Even at the height of the pandemic, people who should have known broke the rules better. In San Francisco, for example, the mayor hung up his face mask while watching the ceasefire day parade, and the health commissioner was fined for not wearing his mask during a boxing match.24 Post-pandemic behavior also did not seem prudent. In anticipation of what would become a perpetual lament, Dr.
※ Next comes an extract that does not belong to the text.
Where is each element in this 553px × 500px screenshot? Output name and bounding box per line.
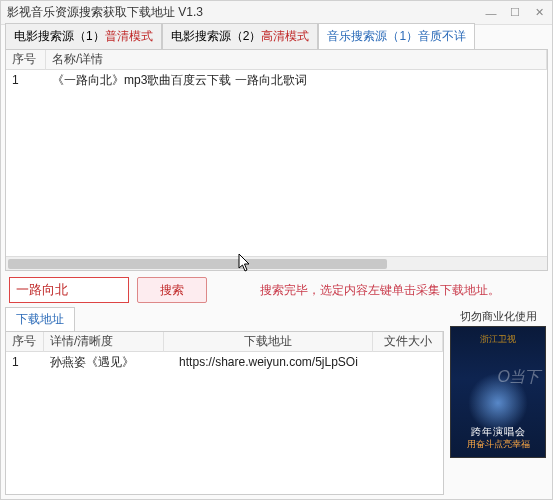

Ennion Williams, in a 1927 speech to a group of nurses, noted that medical professionals were setting a bad example for the public, citing the case of a tuberculosis expert with a coughing cold in his hand (where was his handkerchief?) while reading a lecture at the annual meeting of the National Tuberculosis Association.52 When history repeats itself, That`s just because human nature remains relatively constant. Reading newspaper articles and diaries written during the 1918 flu pandemic, I felt a strange flash of gratitude. The dark jokes, anxious gossip, and breathless speculation reminded me of the scrolling of Twitter over the past few weeks, watching people struggle with quarantined life as they battle the crisis. Despite many similarities to today, the lockdown of 1918 was still a much more lonely experience than it is today. Without the many communication technologies that allowed us to stay in touch with friends and family, Americans in the early 20th century also struggled with the sudden loss of strong community ties, an experience that, for many, even outweighed the fear of a deadly and contagious disease. Perhaps the pandemic has also given public health leaders the opportunity to promote a more masculine style of health education. As can be seen in the writings of Charles Chapin and H.W.